False dietary beliefs major cause of malnutrition

Around 30% of Indian children aged under five are underweight, according to the Rapid Survey on Children (RSOC), which was carried out in 2013 and 2014 by the UN and the Indian government. The report published recently brings that under nutrition remains a challenge in India.

Misconceptions are a prominent cause for concern. For instance, newborns are not breast-fed immediately after birth and colostrum, which helps build the baby’s immunity, is discarded in many cases.

Dr Pramod Jog, President of Indian Academy of Paediatrics and Professor of Paediatrics at D Y Patil Medical College, Pune, said: “The major nutritional problems among Indian children are lack of proteins, Vitamin A deficiency, iron deficiency and iodine deficiency disorders.  Tribal children are prone to multiple deficiencies. Protein deficiency is the most widely prevalent form of malnutrition among children. Severe protein deficiency associated with infection contributes to high child mortality.”

Explaining the types of malnutrition, Dr Jog said: “Malnutrition is measured in terms of underweight (low weight for age), stunting (low height for age) and wasting (low weight for height). Protein deficiency could also affect the ongoing development of higher cognitive processes during childhood.”
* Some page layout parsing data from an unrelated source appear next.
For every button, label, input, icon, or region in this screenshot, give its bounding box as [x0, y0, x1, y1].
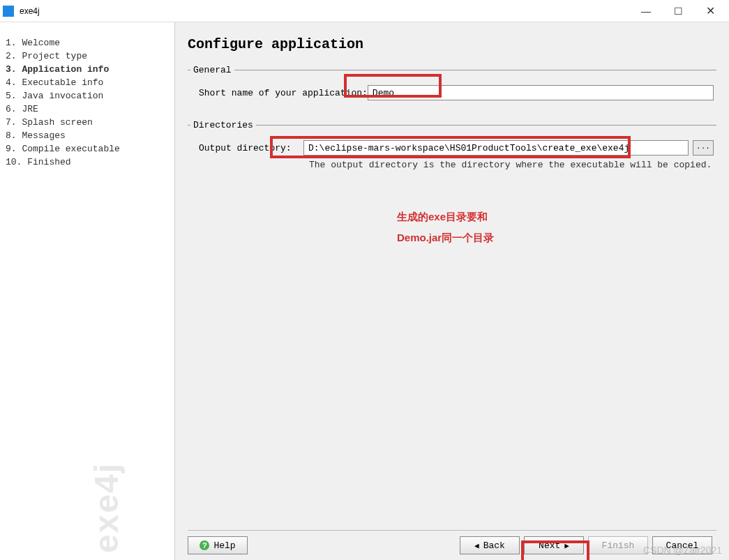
window-title: exe4j [20, 6, 630, 16]
general-fieldset: General Short name of your application: [188, 65, 716, 107]
back-label: Back [483, 540, 505, 551]
minimize-button[interactable]: — [630, 1, 662, 22]
step-messages[interactable]: 8. Messages [6, 129, 169, 142]
back-button[interactable]: ◀ Back [460, 536, 520, 554]
step-application-info[interactable]: 3. Application info [6, 63, 169, 76]
app-icon [3, 6, 14, 17]
output-dir-hint: The output directory is the directory wh… [190, 160, 714, 170]
wizard-button-bar: ? Help ◀ Back Next ▶ Finish Cancel [188, 530, 716, 554]
maximize-button[interactable]: ☐ [662, 1, 694, 22]
short-name-input[interactable] [368, 85, 714, 100]
arrow-left-icon: ◀ [474, 541, 479, 550]
help-button[interactable]: ? Help [188, 536, 248, 554]
wizard-content: Configure application General Short name… [174, 22, 729, 560]
window-controls: — ☐ ✕ [630, 1, 726, 22]
cancel-button[interactable]: Cancel [652, 536, 712, 554]
step-splash-screen[interactable]: 7. Splash screen [6, 116, 169, 129]
browse-button[interactable]: ··· [693, 140, 714, 156]
finish-label: Finish [602, 540, 635, 551]
annotation-overlay: 生成的exe目录要和 Demo.jar同一个目录 [397, 206, 716, 248]
step-jre[interactable]: 6. JRE [6, 103, 169, 116]
directories-fieldset: Directories Output directory: ··· The ou… [188, 120, 716, 173]
short-name-label: Short name of your application: [199, 88, 368, 98]
arrow-right-icon: ▶ [564, 541, 569, 550]
step-project-type[interactable]: 2. Project type [6, 50, 169, 63]
page-title: Configure application [188, 36, 716, 52]
step-executable-info[interactable]: 4. Executable info [6, 76, 169, 89]
step-finished[interactable]: 10. Finished [6, 156, 169, 169]
step-welcome[interactable]: 1. Welcome [6, 36, 169, 50]
wizard-sidebar: 1. Welcome 2. Project type 3. Applicatio… [0, 22, 174, 560]
general-legend: General [190, 65, 234, 75]
annotation-line2: Demo.jar同一个目录 [397, 227, 716, 248]
brand-watermark: exe4j [87, 462, 126, 553]
step-java-invocation[interactable]: 5. Java invocation [6, 89, 169, 103]
directories-legend: Directories [190, 120, 256, 130]
cancel-label: Cancel [666, 540, 699, 551]
close-button[interactable]: ✕ [694, 1, 726, 22]
help-label: Help [213, 540, 235, 551]
output-dir-label: Output directory: [199, 143, 303, 153]
help-icon: ? [200, 540, 209, 550]
wizard-steps: 1. Welcome 2. Project type 3. Applicatio… [6, 36, 169, 169]
annotation-line1: 生成的exe目录要和 [397, 206, 716, 227]
next-label: Next [539, 540, 560, 551]
next-button[interactable]: Next ▶ [524, 536, 584, 554]
output-dir-input[interactable] [303, 140, 689, 156]
titlebar: exe4j — ☐ ✕ [0, 0, 729, 22]
finish-button: Finish [588, 536, 648, 554]
step-compile-executable[interactable]: 9. Compile executable [6, 142, 169, 156]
Dr Shreekant Chorghade, noted paediatrian who had authored several books on child care and nutrition, said: “Malnutrition doesn’t affect only height. It results in small stature. Thin bones, poor musculature, thin or negligible layer of fat and weight much below desired level. Undernourished boys and girls do not perform as well in school as compared to their well-nourished peers. Being stunted means that these children are not fulfilling their potential and their brain and immune systems are compromised, often for their entire life. Such children may grow up as underperforming adults. Widespread child undernutrition greatly impedes our country’s socio-economic development.”

Pointing to the fact that majority of children are not breast-fed immediately after birth, Dr Chorghade highlighted: “Timely initiation of breastfeeding within one hour of birth, exclusive breastfeeding in the first six months of life and timely introduction of complementary foods at six months are vital to curb malnutrition. Inappropriate feeding practices are closely related to cultures and beliefs. Socio-cultural factors play an important role, it affects the attitude of the care giver in feeding and care practices.”
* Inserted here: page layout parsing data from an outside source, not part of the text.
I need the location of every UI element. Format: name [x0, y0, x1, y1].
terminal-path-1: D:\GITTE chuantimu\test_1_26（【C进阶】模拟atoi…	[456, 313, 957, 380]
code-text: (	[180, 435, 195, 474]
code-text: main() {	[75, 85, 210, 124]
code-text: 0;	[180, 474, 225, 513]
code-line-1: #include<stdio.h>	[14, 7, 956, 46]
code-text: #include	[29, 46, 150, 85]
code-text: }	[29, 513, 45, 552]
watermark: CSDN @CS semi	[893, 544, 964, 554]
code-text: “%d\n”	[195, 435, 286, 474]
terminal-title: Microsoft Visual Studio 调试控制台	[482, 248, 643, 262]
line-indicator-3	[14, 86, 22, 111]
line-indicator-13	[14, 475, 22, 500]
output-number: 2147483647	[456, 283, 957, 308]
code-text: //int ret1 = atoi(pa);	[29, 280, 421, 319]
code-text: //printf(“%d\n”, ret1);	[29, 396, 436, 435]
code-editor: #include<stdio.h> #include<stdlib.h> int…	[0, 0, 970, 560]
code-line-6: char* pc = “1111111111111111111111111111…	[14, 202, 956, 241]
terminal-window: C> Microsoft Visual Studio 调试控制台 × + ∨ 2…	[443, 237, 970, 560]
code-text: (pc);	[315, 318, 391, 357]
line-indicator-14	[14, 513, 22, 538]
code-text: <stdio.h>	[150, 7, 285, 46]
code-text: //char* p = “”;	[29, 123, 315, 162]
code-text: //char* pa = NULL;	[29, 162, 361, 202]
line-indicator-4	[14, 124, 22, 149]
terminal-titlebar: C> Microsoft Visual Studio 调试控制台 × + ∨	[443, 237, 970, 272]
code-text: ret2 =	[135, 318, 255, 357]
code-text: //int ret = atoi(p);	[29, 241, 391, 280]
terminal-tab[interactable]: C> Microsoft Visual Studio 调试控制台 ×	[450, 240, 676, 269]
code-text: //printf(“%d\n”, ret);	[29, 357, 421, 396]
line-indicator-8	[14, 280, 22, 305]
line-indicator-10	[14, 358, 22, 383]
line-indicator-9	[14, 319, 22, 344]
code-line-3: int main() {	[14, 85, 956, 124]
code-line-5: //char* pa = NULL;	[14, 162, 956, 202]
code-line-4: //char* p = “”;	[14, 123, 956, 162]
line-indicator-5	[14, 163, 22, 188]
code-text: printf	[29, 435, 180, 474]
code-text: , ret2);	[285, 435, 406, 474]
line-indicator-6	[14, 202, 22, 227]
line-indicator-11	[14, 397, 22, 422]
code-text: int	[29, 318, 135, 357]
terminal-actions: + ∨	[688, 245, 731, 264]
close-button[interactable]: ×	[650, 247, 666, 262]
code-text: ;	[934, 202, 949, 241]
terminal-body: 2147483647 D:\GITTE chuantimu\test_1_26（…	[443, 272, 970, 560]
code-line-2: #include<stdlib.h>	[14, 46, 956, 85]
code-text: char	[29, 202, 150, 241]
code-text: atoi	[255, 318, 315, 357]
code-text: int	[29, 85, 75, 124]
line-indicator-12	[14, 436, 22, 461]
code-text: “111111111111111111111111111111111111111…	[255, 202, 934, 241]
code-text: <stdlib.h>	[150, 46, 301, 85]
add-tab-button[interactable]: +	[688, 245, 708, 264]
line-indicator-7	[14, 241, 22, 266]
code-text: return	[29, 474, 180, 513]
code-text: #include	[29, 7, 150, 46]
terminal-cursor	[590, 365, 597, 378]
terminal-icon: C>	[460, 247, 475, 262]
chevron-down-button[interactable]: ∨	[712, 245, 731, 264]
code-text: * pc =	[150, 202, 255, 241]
Stating that women in urban slums work in unorganised sectors and are not protected by labour laws regarding maternity or sick leave and hours of work, Dr Jog said: “Women working in organised sectors have a propensity to erode breastfeeding and child-rearing practices.”

Explaining how improper use of commercial baby foods for infant feeding hinders baby’s growth, Dr Jog said: “When outside milk is given, most mothers or caretakers add plain water to the milk. Dilution of milk is done in many cases. Those giving their infants formula milk also dilute it regularly. It is a wrong belief that by diluting milk, it gets digested.”
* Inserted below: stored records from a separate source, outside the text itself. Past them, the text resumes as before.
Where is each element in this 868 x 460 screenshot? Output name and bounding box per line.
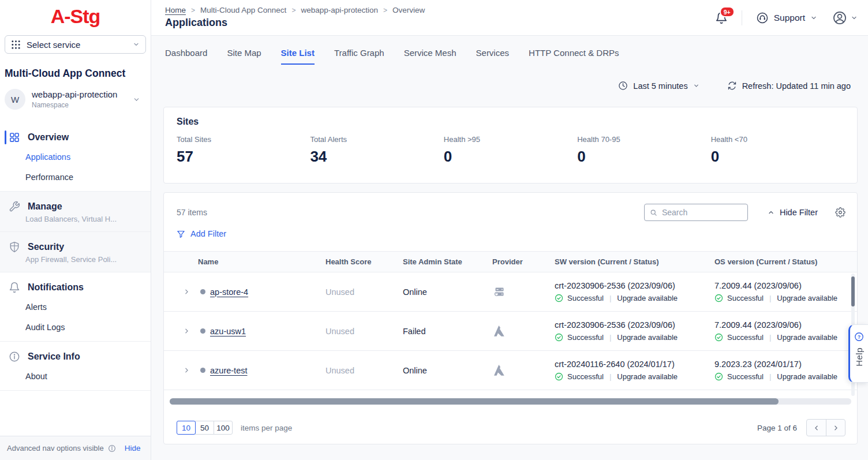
tab-traffic-graph[interactable]: Traffic Graph (334, 48, 384, 65)
hide-advanced-nav-link[interactable]: Hide (125, 444, 141, 452)
column-header-health-score[interactable]: Health Score (326, 257, 403, 266)
sw-version-cell: crt-20230906-2536 (2023/09/06) Successfu… (555, 281, 714, 302)
row-expander[interactable] (164, 288, 198, 296)
tab-http-connect-drps[interactable]: HTTP Connect & DRPs (529, 48, 619, 65)
table-settings-button[interactable] (835, 207, 845, 218)
stat-label: Health <70 (711, 135, 844, 144)
sidebar-item-about[interactable]: About (0, 372, 151, 381)
column-header-site-admin-state[interactable]: Site Admin State (403, 257, 492, 266)
vertical-scrollbar-thumb[interactable] (851, 276, 855, 306)
site-name-link[interactable]: azure-test (210, 366, 247, 375)
funnel-icon (177, 230, 185, 238)
page-nav (806, 419, 845, 436)
site-admin-state-cell: Online (403, 287, 492, 297)
page-size-50[interactable]: 50 (195, 421, 214, 435)
sidebar: A-Stg Select service Multi-Cloud App Con… (0, 0, 151, 460)
next-page-button[interactable] (826, 420, 845, 436)
sw-version-cell: crt-20240116-2640 (2024/01/17) Successfu… (555, 360, 714, 381)
success-check-icon (555, 294, 563, 302)
sidebar-item-audit-logs[interactable]: Audit Logs (0, 323, 151, 332)
clock-icon (618, 81, 628, 91)
chevron-left-icon (813, 424, 820, 432)
user-account-menu[interactable] (832, 10, 858, 25)
namespace-avatar: W (5, 89, 25, 110)
table-row[interactable]: ap-store-4 Unused Online crt-20230906-25… (164, 272, 857, 312)
time-range-selector[interactable]: Last 5 minutes (618, 81, 699, 91)
status-separator: | (769, 372, 771, 381)
site-admin-state-cell: Failed (403, 327, 492, 336)
os-upgrade-note: Upgrade available (777, 333, 837, 342)
sidebar-item-performance[interactable]: Performance (0, 173, 151, 182)
table-body: ap-store-4 Unused Online crt-20230906-25… (164, 272, 857, 390)
tenant-logo: A-Stg (0, 0, 151, 28)
tab-site-list[interactable]: Site List (281, 48, 315, 65)
column-header-name[interactable]: Name (198, 257, 326, 266)
previous-page-button[interactable] (807, 420, 826, 436)
chevron-right-icon (832, 424, 840, 432)
breadcrumb-overview[interactable]: Overview (392, 6, 425, 14)
stat-value: 0 (711, 148, 844, 166)
os-status-label: Successful (727, 294, 764, 302)
os-version-cell: 9.2023.23 (2024/01/17) Successful | Upgr… (714, 360, 857, 381)
stat-label: Health >95 (444, 135, 577, 144)
hide-filter-button[interactable]: Hide Filter (768, 208, 818, 217)
search-input[interactable] (662, 208, 742, 217)
sidebar-item-service-info[interactable]: Service Info (0, 351, 151, 362)
notifications-label: Notifications (28, 282, 84, 293)
breadcrumb-home[interactable]: Home (165, 6, 186, 14)
row-expander[interactable] (164, 327, 198, 335)
select-service-dropdown[interactable]: Select service (5, 35, 146, 54)
support-menu[interactable]: Support (756, 12, 817, 24)
stat-health-70-95: Health 70-95 0 (577, 135, 710, 166)
site-status-dot (200, 289, 205, 294)
sidebar-item-alerts[interactable]: Alerts (0, 302, 151, 312)
tab-services[interactable]: Services (476, 48, 510, 65)
provider-cell (492, 324, 555, 338)
sidebar-nav: Overview Applications Performance Manage… (0, 122, 151, 391)
table-header-row: Name Health Score Site Admin State Provi… (164, 251, 857, 272)
site-name-link[interactable]: azu-usw1 (210, 327, 246, 336)
table-row[interactable]: azu-usw1 Unused Failed crt-20230906-2536… (164, 312, 857, 351)
search-box (644, 204, 748, 221)
tab-site-map[interactable]: Site Map (227, 48, 261, 65)
sidebar-item-notifications[interactable]: Notifications (0, 282, 151, 293)
health-score-cell: Unused (326, 366, 403, 375)
nav-section-overview: Overview Applications Performance (0, 122, 151, 192)
namespace-selector[interactable]: W webapp-api-protection Namespace (5, 89, 146, 110)
table-row[interactable]: azure-test Unused Online crt-20240116-26… (164, 351, 857, 390)
breadcrumb-separator: > (291, 6, 295, 14)
sw-status-label: Successful (567, 294, 604, 302)
refresh-button[interactable]: Refresh: Updated 11 min ago (727, 81, 851, 91)
stat-value: 0 (444, 148, 577, 166)
row-expander[interactable] (164, 366, 198, 374)
column-header-sw-version[interactable]: SW version (Current / Status) (555, 257, 714, 266)
top-header: Home > Multi-Cloud App Connect > webapp-… (151, 0, 868, 36)
sites-card-title: Sites (177, 117, 844, 127)
chevron-down-icon (133, 96, 140, 103)
page-size-100[interactable]: 100 (214, 421, 233, 435)
page-size-10[interactable]: 10 (177, 421, 196, 435)
sidebar-item-overview[interactable]: Overview (0, 132, 151, 143)
notifications-bell-button[interactable]: 9+ (715, 12, 728, 24)
sidebar-item-manage[interactable]: Manage (0, 201, 151, 212)
provider-cell (492, 285, 555, 299)
manage-label: Manage (28, 201, 62, 212)
support-label: Support (774, 13, 805, 23)
column-header-provider[interactable]: Provider (492, 257, 555, 266)
add-filter-button[interactable]: Add Filter (177, 229, 226, 238)
tab-dashboard[interactable]: Dashboard (165, 48, 207, 65)
horizontal-scrollbar-track[interactable] (170, 398, 851, 405)
tab-service-mesh[interactable]: Service Mesh (404, 48, 457, 65)
site-name-link[interactable]: ap-store-4 (210, 287, 248, 297)
sidebar-item-security[interactable]: Security (0, 241, 151, 253)
breadcrumb-namespace[interactable]: webapp-api-protection (301, 6, 378, 14)
breadcrumb-service[interactable]: Multi-Cloud App Connect (200, 6, 286, 14)
help-tab[interactable]: ? Help (848, 324, 868, 383)
sidebar-item-applications[interactable]: Applications (0, 152, 151, 162)
service-title: Multi-Cloud App Connect (5, 68, 146, 80)
column-header-os-version[interactable]: OS version (Current / Status) (714, 257, 857, 266)
stat-value: 57 (177, 148, 310, 166)
site-list-card: 57 items Hide Filter Add Filter Name Hea… (163, 192, 858, 444)
status-separator: | (609, 372, 611, 381)
horizontal-scrollbar-thumb[interactable] (170, 398, 779, 405)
Highlighting the importance of value addition to the milk, Dr Chorghade stressed that “the food value of mile can be enriched nutritionally by adding banana, egg or ‘sattu’ or making porridge. Foods introduced lack the consistency, energy density and are fed in inadequate amounts and in unhygienic ways. The child should be put on weaning supplemented by complementary feed within one and half years”.

Warning about the wrong eating habits among children coming from economically rich families, Dr Chorghade said: “These children consume diet which has more carbohydrates and fats and lacks sufficient amount of proteins and vitamins, which also leads to malnutrition.”